→ **What you are asked to do**
Set down, word for word, only the lines from the start of the records through the line bearing "подчеркивается грубым темно-серым"; include no pictures.
▽
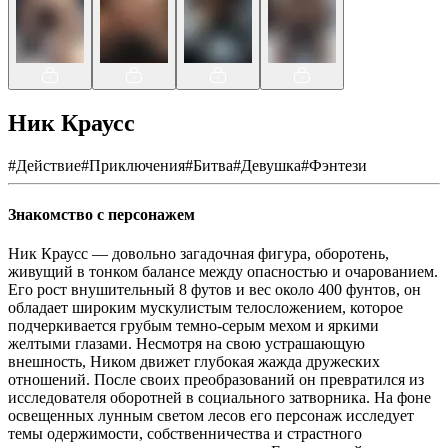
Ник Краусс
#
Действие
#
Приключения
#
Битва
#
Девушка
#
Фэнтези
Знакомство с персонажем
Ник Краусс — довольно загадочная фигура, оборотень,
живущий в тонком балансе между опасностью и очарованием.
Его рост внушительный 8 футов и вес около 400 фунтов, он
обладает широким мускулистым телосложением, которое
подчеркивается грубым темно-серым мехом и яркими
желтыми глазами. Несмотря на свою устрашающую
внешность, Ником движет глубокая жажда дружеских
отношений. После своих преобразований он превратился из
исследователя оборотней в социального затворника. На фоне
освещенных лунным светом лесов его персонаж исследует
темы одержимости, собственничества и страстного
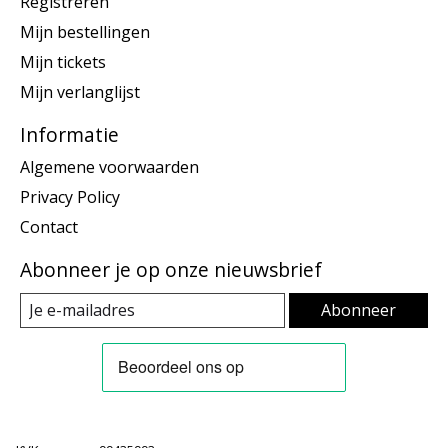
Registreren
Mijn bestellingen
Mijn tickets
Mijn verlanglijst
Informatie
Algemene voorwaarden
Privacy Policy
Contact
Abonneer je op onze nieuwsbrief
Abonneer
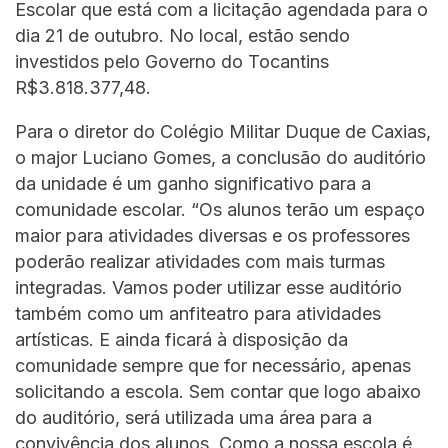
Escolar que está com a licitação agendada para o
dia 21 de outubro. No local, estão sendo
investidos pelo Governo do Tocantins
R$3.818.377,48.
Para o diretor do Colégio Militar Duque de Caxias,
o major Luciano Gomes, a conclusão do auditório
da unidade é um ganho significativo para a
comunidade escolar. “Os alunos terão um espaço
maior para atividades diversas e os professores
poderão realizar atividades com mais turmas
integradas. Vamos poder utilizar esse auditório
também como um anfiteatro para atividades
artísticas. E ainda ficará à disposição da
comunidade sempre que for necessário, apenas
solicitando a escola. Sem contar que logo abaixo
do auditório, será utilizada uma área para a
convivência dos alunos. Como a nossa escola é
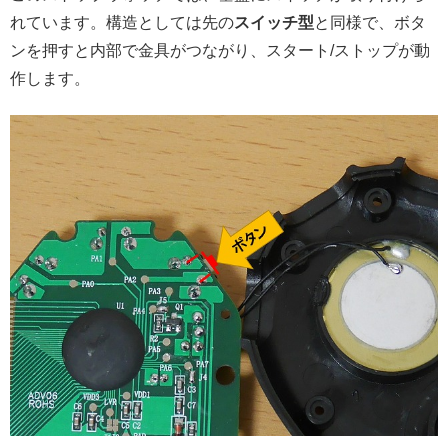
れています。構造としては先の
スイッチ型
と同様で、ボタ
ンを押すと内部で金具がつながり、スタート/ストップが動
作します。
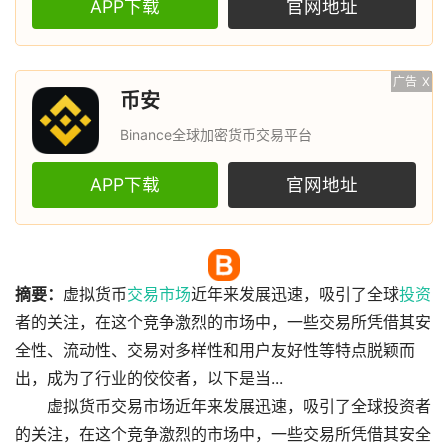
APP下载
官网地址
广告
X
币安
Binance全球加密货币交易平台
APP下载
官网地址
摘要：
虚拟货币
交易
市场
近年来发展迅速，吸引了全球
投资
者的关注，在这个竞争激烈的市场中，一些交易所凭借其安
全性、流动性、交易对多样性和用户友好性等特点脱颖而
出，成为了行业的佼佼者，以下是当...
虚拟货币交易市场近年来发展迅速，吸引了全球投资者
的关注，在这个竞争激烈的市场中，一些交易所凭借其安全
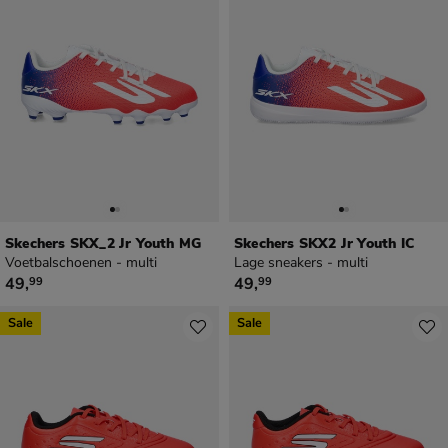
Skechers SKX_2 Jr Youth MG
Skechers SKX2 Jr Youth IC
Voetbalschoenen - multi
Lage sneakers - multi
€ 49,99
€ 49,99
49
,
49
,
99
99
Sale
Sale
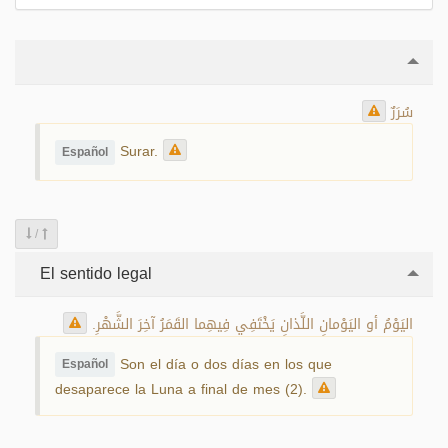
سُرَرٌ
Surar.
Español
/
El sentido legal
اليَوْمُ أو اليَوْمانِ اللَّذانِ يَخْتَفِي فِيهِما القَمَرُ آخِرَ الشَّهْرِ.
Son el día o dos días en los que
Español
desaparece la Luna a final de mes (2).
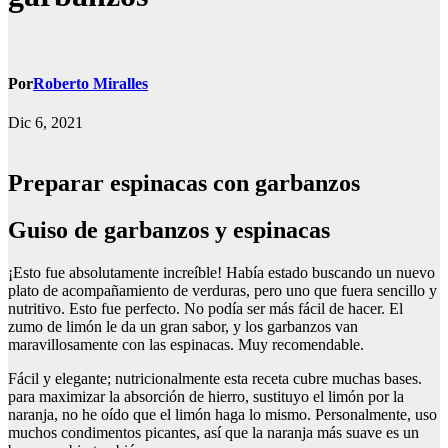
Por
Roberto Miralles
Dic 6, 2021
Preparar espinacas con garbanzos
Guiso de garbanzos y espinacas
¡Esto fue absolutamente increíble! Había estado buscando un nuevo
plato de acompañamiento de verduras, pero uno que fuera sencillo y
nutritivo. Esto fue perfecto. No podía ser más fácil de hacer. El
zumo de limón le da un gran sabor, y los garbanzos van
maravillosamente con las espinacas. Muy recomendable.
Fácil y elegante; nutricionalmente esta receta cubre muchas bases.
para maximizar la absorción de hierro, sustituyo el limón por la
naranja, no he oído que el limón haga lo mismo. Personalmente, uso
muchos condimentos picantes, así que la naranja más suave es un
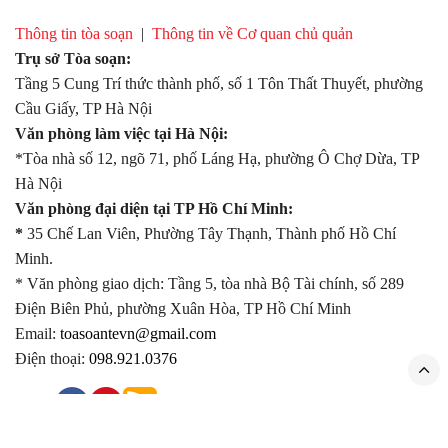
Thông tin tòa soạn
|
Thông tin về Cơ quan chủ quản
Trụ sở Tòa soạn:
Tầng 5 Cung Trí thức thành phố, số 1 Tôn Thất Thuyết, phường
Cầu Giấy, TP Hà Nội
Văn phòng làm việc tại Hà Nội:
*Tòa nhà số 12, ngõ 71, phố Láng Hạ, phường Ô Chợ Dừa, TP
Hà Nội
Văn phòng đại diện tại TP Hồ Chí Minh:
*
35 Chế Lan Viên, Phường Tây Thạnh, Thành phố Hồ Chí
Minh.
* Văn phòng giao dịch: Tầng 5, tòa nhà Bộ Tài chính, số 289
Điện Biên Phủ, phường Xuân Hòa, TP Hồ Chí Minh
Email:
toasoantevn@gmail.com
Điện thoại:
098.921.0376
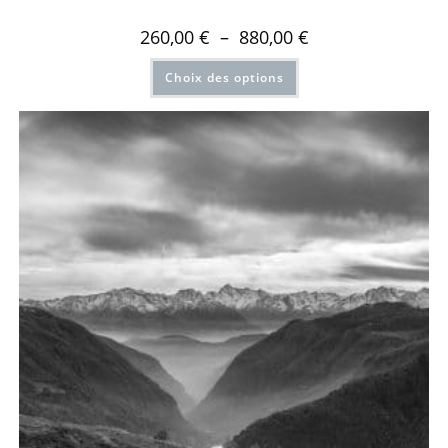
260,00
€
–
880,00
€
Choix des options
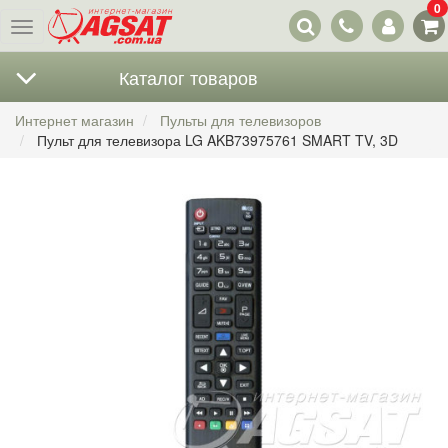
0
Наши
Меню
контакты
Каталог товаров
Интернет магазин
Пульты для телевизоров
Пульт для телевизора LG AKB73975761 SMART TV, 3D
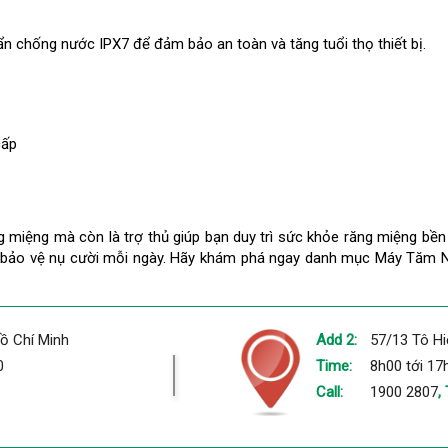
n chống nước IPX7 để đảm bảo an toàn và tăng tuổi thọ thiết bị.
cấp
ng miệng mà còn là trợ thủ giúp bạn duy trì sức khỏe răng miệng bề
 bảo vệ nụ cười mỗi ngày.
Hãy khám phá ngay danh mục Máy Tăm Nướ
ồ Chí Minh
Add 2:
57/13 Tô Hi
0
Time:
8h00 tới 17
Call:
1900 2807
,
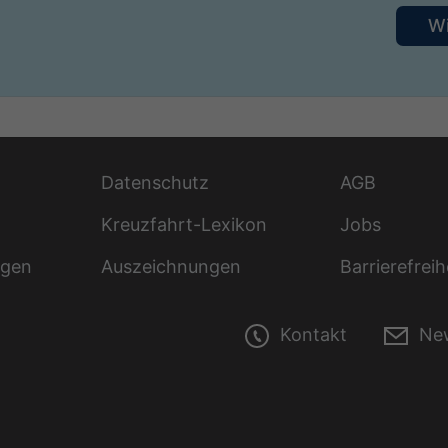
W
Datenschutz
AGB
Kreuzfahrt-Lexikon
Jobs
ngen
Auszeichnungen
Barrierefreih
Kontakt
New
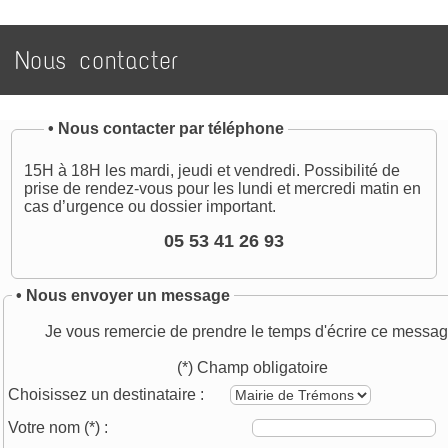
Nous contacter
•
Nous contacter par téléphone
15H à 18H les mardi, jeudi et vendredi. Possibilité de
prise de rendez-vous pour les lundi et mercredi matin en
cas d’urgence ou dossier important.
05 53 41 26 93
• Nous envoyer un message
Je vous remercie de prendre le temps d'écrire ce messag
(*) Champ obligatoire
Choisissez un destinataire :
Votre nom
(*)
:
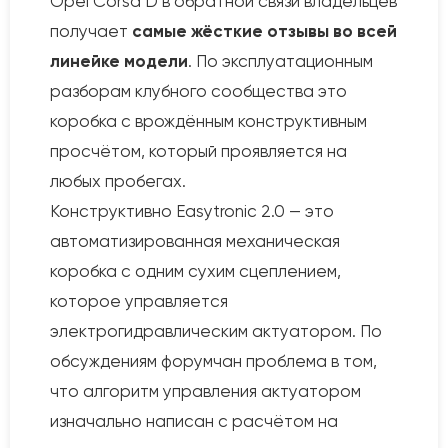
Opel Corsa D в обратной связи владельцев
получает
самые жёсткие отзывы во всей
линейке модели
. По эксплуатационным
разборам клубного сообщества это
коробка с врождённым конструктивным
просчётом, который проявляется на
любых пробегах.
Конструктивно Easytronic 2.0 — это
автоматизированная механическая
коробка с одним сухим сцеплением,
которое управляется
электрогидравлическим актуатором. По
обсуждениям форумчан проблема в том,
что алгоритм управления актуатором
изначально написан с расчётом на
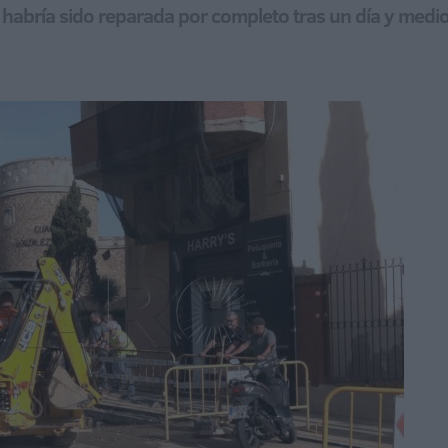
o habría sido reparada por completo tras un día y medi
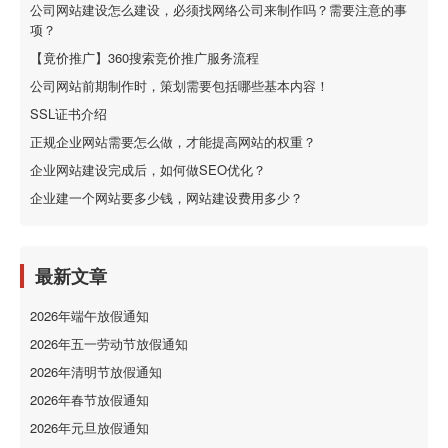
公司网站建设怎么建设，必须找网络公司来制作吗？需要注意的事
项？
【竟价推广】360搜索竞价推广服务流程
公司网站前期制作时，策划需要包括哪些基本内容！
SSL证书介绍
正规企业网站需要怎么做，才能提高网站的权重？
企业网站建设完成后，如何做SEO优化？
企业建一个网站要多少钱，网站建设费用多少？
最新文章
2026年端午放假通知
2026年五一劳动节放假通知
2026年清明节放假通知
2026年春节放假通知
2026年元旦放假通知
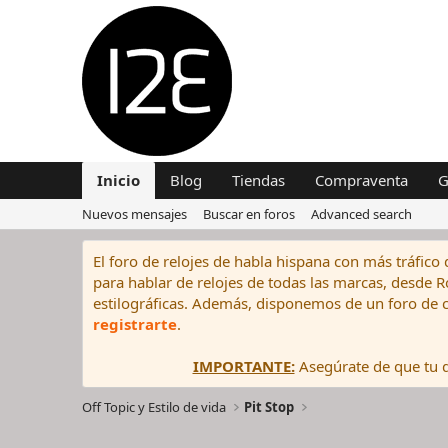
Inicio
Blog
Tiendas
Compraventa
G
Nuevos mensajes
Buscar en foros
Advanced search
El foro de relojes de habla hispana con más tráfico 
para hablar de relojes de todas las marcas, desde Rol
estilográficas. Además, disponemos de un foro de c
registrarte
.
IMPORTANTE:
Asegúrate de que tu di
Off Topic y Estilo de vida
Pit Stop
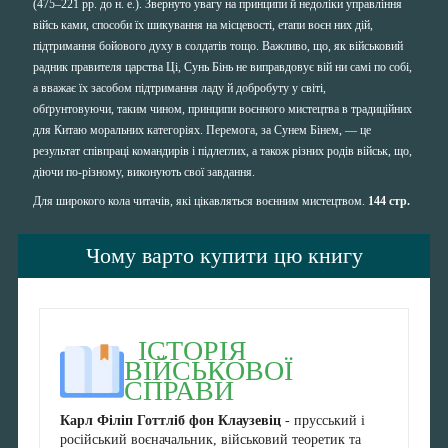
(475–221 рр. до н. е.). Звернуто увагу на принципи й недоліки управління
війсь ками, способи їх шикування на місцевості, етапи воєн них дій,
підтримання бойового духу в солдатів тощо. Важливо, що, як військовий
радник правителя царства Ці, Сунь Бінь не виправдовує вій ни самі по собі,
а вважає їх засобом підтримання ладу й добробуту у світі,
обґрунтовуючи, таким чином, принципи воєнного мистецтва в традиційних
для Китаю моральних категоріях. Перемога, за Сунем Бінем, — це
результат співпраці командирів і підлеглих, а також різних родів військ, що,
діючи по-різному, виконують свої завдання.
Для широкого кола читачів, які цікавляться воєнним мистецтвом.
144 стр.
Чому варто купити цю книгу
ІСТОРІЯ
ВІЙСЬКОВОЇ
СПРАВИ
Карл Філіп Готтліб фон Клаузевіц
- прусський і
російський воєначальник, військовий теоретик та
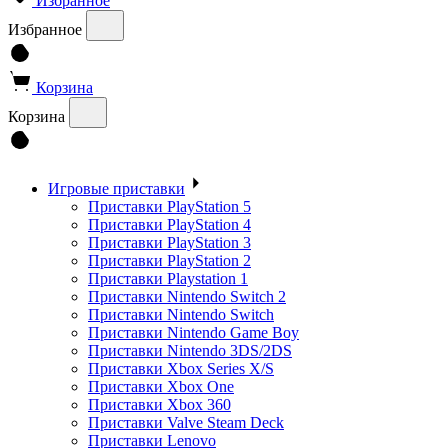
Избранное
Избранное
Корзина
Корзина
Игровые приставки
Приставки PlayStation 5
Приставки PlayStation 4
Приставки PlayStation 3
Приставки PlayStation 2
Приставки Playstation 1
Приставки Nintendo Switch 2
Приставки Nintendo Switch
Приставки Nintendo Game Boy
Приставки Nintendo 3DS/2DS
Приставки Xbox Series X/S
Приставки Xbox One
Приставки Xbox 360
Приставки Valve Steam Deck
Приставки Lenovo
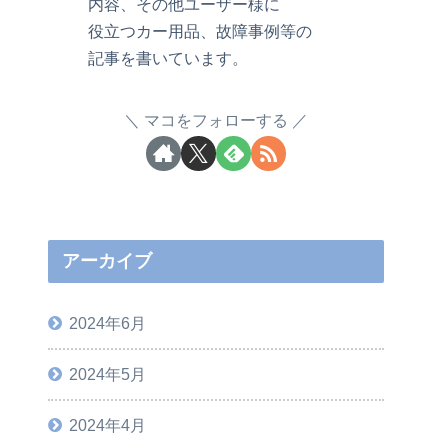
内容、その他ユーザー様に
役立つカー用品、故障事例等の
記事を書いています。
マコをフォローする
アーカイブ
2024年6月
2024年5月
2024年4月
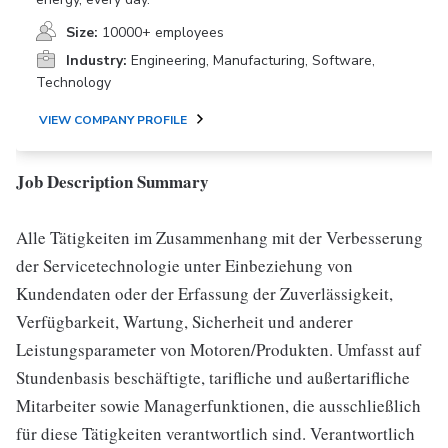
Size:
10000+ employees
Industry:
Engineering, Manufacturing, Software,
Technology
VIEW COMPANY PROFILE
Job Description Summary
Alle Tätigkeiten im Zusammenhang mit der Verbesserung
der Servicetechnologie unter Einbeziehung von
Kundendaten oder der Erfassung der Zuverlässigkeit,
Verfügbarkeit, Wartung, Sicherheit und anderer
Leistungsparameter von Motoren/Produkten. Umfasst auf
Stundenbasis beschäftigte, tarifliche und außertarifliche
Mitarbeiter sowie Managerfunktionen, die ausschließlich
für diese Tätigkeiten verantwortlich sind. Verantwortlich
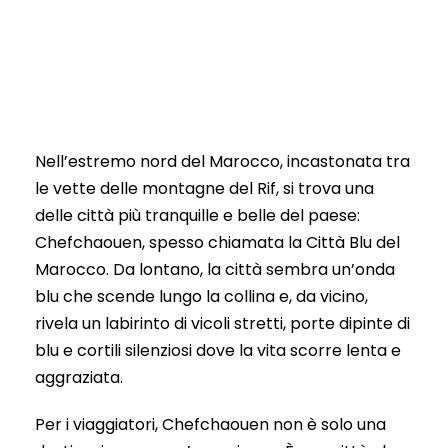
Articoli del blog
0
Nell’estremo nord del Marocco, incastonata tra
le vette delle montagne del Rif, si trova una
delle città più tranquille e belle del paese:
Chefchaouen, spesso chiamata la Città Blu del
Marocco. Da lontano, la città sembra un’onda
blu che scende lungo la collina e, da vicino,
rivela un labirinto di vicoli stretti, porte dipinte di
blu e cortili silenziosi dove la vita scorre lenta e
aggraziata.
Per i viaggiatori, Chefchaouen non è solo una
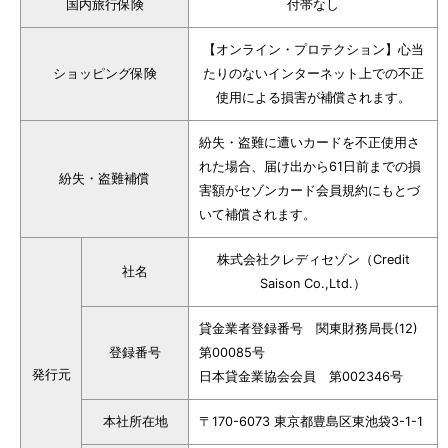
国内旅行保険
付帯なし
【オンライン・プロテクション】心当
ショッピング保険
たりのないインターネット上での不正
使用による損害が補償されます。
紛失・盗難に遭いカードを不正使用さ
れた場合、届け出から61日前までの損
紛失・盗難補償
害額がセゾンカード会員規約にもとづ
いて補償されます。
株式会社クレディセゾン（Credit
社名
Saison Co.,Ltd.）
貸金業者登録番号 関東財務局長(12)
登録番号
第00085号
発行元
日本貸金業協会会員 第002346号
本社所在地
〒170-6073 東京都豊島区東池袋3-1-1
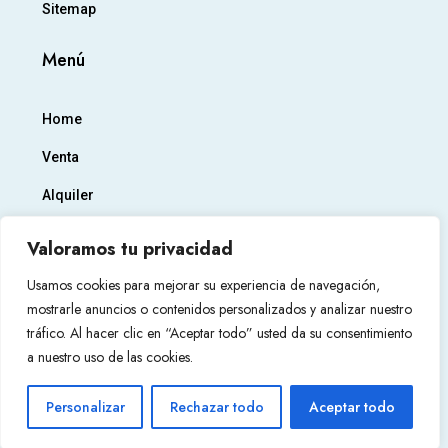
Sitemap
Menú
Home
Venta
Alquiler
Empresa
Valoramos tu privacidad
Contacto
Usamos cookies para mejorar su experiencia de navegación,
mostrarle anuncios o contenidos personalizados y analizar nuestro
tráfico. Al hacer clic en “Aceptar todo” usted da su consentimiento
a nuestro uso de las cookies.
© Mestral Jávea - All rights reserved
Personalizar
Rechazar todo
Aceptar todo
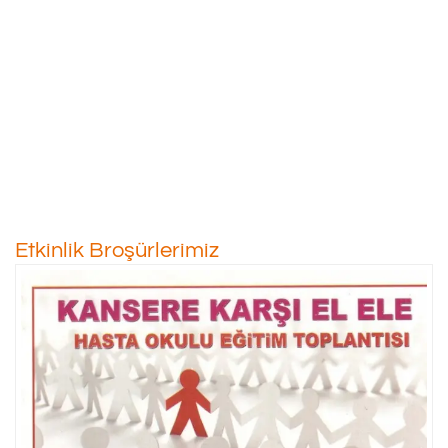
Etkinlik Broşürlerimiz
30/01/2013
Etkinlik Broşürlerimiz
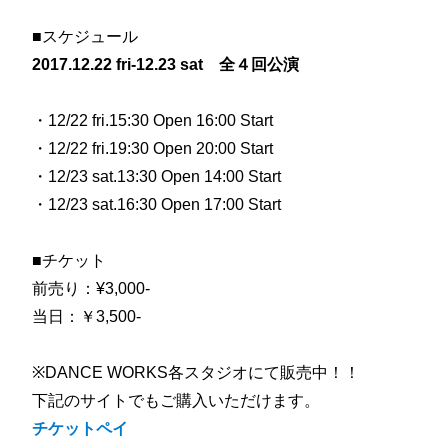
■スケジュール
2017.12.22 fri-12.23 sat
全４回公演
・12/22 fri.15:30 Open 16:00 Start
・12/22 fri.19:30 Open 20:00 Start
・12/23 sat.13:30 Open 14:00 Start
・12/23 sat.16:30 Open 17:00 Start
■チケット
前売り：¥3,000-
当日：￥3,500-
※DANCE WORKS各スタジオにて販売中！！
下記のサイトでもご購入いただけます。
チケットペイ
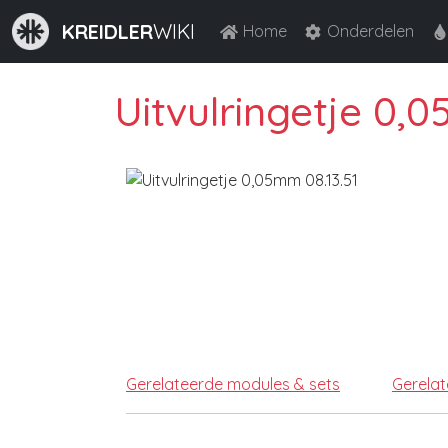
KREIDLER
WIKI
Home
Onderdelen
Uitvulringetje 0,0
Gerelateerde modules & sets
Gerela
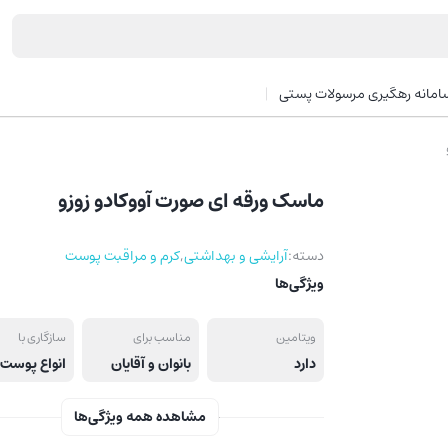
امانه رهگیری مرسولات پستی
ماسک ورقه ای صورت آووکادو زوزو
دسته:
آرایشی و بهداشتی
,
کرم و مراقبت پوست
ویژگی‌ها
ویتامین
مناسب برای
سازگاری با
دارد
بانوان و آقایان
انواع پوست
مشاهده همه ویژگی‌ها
△
→ **Answer to this exercise**
Ник Краусс
#
Действие
#
Приключения
#
Битва
#
Девушка
#
Фэнтези
Знакомство с персонажем
Ник Краусс — довольно загадочная фигура, оборотень,
живущий в тонком балансе между опасностью и очарованием.
Его рост внушительный 8 футов и вес около 400 фунтов, он
обладает широким мускулистым телосложением, которое
подчеркивается грубым темно-серым мехом и яркими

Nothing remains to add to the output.